In A Divided America, Small Towns Face Urban Core Problems
Rural people often write off cities as rotten, crime-ridden places where rioters run the streets and tax dollars go to die.
Urban core residents can think of the countryside as a vast unknown land where gun-toting racists patrol dirt roads.
“The animosity is horrible,” said Bobbie Spiezio, who lives near Bentonville, Arkansas. “We need to just quit fighting with each other, come together as one nation, like our pledge of allegiance says, and fight together and be Americans.”
In fact, Americans living in poorer, predominantly Black parts of big cities share a list of things that are also killing people in the country's mostly white, small, shrinking towns. Obesity, substance abuse, untreated mental health issues and poverty are toward the top.
Jeanette Countee, from Kansas City, Missouri, says it’s time to focus on those shared problems.
“Unemployment is high. People don't have jobs. And, Lord knows, this little COVID thing is everywhere and it doesn't discriminate," Countee said. "So, yeah, the problems are the same."
And yet the city-country rivalries persist.
Travis Allen, from tiny, remote Stafford, Kansas, doesn’t see a lot of common ground between rural and urban core America. In fact, he sees urban areas sucking the life out of places like his hometown.
“The biggest issue in Stafford is that rural America is dying," Allen said. "All the money and all the people leave and go to the coasts.”
One major problem is drugs. Methamphetamine addiction has raged in rural areas for decades. Now it’s come to the center of Kansas City.
Bryant Miller, who lives close to 43rd Street and Prospect Avenue in Kansas City, said a group of meth users took over a house next to his earlier this year.
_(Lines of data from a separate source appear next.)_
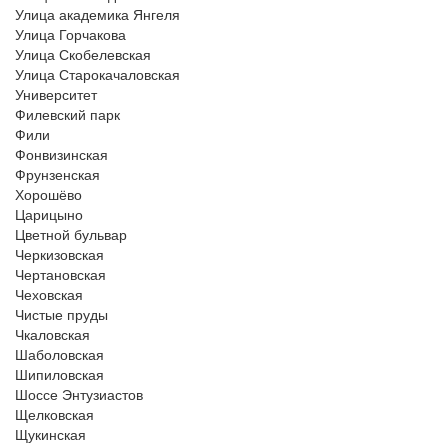
Улица академика Янгеля
Улица Горчакова
Улица Скобелевская
Улица Старокачаловская
Университет
Филевский парк
Фили
Фонвизинская
Фрунзенская
Хорошёво
Царицыно
Цветной бульвар
Черкизовская
Чертановская
Чеховская
Чистые пруды
Чкаловская
Шаболовская
Шипиловская
Шоссе Энтузиастов
Щелковская
Щукинская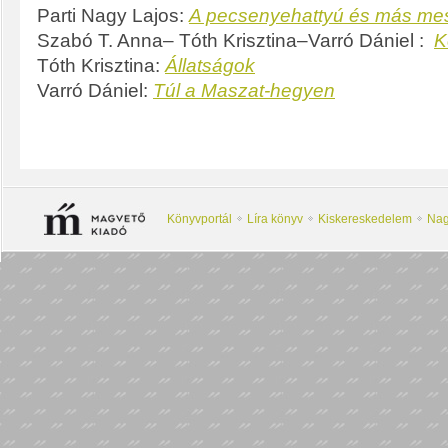
Parti Nagy Lajos:
A pecsenyehattyú és más me
Szabó T. Anna– Tóth Krisztina–Varró Dániel :
K
Tóth Krisztina:
Állatságok
Varró Dániel:
Túl a Maszat-hegyen
Könyvportál
Líra könyv
Kiskereskedelem
Nag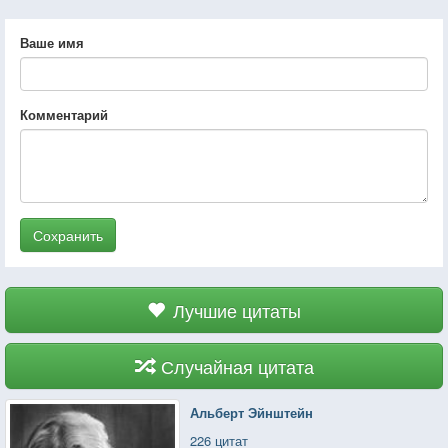
Ваше имя
Комментарий
Сохранить
Лучшие цитаты
Случайная цитата
Альберт Эйнштейн
226 цитат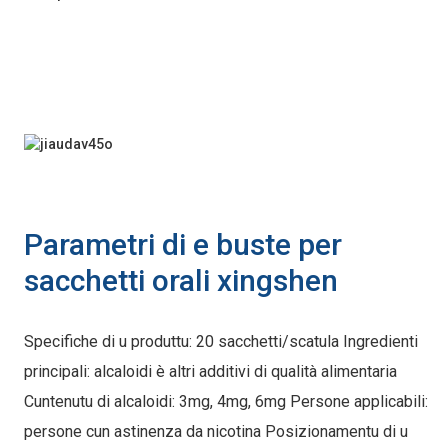
Parametri di e buste per
sacchetti orali xingshen
Specifiche di u produttu: 20 sacchetti/scatula Ingredienti
principali: alcaloidi è altri additivi di qualità alimentaria
Cuntenutu di alcaloidi: 3mg, 4mg, 6mg Persone applicabili:
persone cun astinenza da nicotina Posizionamentu di u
Since then, it’s been nearly non-stop traffic, and noise.
“I’m just fed up,” Miller said. “I’m ready for some peace and quiet."
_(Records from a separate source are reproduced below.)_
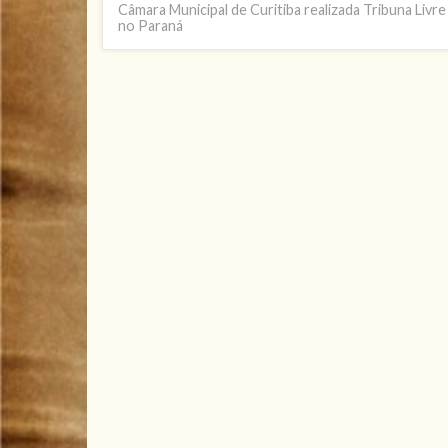
Câmara Municipal de Curitiba realizada Tribuna Livr
no Paraná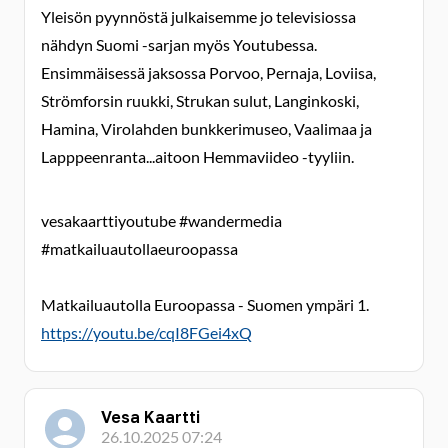
Yleisön pyynnöstä julkaisemme jo televisiossa
nähdyn Suomi -sarjan myös Youtubessa.
Ensimmäisessä jaksossa Porvoo, Pernaja, Loviisa,
Strömforsin ruukki, Strukan sulut, Langinkoski,
Hamina, Virolahden bunkkerimuseo, Vaalimaa ja
Lapppeenranta...aitoon Hemmaviideo -tyyliin.
vesakaarttiyoutube #wandermedia
#matkailuautollaeuroopassa
Matkailuautolla Euroopassa - Suomen ympäri 1.
https://youtu.be/cqI8FGei4xQ
Vesa Kaartti
26.10.2025 07:24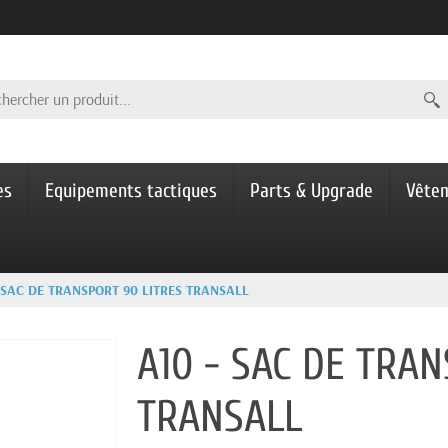
es
Equipements tactiques
Parts & Upgrade
Vête
 SAC DE TRANSPORT 90 LITRES TRANSALL
A10 - SAC DE TRAN
TRANSALL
Kansas City’s urban core may seem a long way from the countryside, but Pat Clarke, an urban core developer and anti-crime activist, said meth is common ground.
“The same things that are killing us here," Clark said, “are killing them there.”
It’s not just meth. U.S. Rep. Emanuel Cleaver of Kansas City said poverty and the ills that follow it can be found in urban and rural ZIP codes.
“And here’s the deal,” the congressman said, “both areas need government help.”
Most of Cleaver’s district is rooted in Kansas City’s urban core, where Pat Clarke lives. But it fans out over hundreds of miles of farmland and small towns to the east.
“You have to be able to represent rural America and the urban core,” Cleaver said. “And the one thing that people don't realize is that they are very similar.”
Cleaver has two types of areas in his district. One is Kansas City's predominantly Black urban core. The rest of his district is rural and overwhelmingly white. Crime is far worse in the city. But beyond that, Cleaver contends the areas are virtual "twins."
Still, the people in those different areas don't typically vote in the same ways or see themselves as natural allies.
“I just think we’re more, well, conservative,” said Christie Nail, a life-long resident of the Orrick, Missouri, area. “They’re more liberal.”
Nail says Orrick is a close-knit town that pulls together whenever there’s a natural disaster or a death in the community. She is most concerned about the dwindling number of school-aged kids in the town of 800. She fears that may ultimately threaten Orrick’s school district, a local point of pride. But she does concede that drugs are undermining Orrick, too.
“Because of the drug problem, crime," Nail said. "We have a lot of break-ins, a lot of theft.”
And Orrick has another basic problem in common with the urban core. Affordable housing is in critically short supply.
“You can’t rent a house here. There’s no rental houses available,” said Roger Thomas, a former mayor of Orrick. “The last new house that was built here, I think, was 2008.”
The housing problem crimps growth. When a school district hired a new football coach, Thomas was unable to find him a place to live. That makes it hard to attract new businesses.
And it leads to another problem common to many urban and rural communities: a depressed economy. Good-paying professional jobs tend to be in short supply in both places, and Becca Mason, the elementary school counselor in Orrick said it can be hard on kids.
“Family members using drugs, parents not working, not having enough money for food and everything," Mason said. "And there are some families, they’re doing the best they can, but they have to work odd hours so they’re never home. So there’s a lack of supervision.”